Qu’ils nous disent donc, ces théoriciens absolus, qui proclament l’incompatibilité de la critique et de la poésie, qu’ils nous disent ce qui est de trop, chez Schiller et chez Gœthe, chez Gœthe surtout, du critique ou du poëte. De quelle main veulent-il lui faire l’amputation, de la droite ou de la gauche ? De la gauche, sans doute ! Le monde est fait si singulièrement que les hommes ont tous un côté plus faible que l’autre, et ils sont si routiniers qu’ils s’arrangent pour que ce côté soit le même chez tous. Ainsi le veut la conscription. Le génie, dit-on, est sujet à cette infirmité aussi bien que le vulgaire. Soit ! Mais, quand à Gœthe, on peut les mettre au défi, ces chirurgiens émondeurs, de reconnaître sa gauche de sa droite, sa droite de sa gauche.

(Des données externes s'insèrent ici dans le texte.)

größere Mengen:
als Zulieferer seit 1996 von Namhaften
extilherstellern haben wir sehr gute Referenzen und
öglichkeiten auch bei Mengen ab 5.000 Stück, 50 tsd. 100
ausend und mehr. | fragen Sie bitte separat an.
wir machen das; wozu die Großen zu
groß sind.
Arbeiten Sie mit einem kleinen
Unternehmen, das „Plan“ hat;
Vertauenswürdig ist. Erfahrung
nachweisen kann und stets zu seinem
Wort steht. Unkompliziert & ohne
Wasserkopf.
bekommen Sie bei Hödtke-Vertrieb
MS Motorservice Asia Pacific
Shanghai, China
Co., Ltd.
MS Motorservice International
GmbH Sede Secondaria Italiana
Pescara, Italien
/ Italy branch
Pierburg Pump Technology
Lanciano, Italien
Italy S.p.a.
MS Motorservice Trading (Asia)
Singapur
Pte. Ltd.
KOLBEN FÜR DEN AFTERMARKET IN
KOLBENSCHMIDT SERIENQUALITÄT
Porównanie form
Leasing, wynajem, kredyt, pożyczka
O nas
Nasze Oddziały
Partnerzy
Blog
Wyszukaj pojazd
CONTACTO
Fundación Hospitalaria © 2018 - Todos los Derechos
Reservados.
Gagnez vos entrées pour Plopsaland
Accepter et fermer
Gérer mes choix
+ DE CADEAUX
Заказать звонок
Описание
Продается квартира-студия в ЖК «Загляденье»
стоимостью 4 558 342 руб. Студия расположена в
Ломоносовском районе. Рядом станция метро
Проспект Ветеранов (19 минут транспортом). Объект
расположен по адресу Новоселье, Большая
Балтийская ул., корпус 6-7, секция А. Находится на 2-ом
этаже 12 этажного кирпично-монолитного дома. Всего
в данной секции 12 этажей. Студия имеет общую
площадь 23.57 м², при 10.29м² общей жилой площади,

On objecte que de tels exemples sont extraordinaires, et que la théorie commune, fausse peut-être pour quelques génies exceptionnels, n’en est pas moins vraie dans l’immense majorité des cas, même pour des artistes de premier rang. Le poëte, dit-on, le poète ou l’artiste, est presque toujours l’homme d’un certain don ; il ne comprend qu’un certain ordre de beauté, celui qu’il doit révéler au monde, tandis que le critique, de sa nature amateur et non créateur, comprend et goûte tous les ordres de beauté.

L’objection s’évanouit quand on y regarde de près.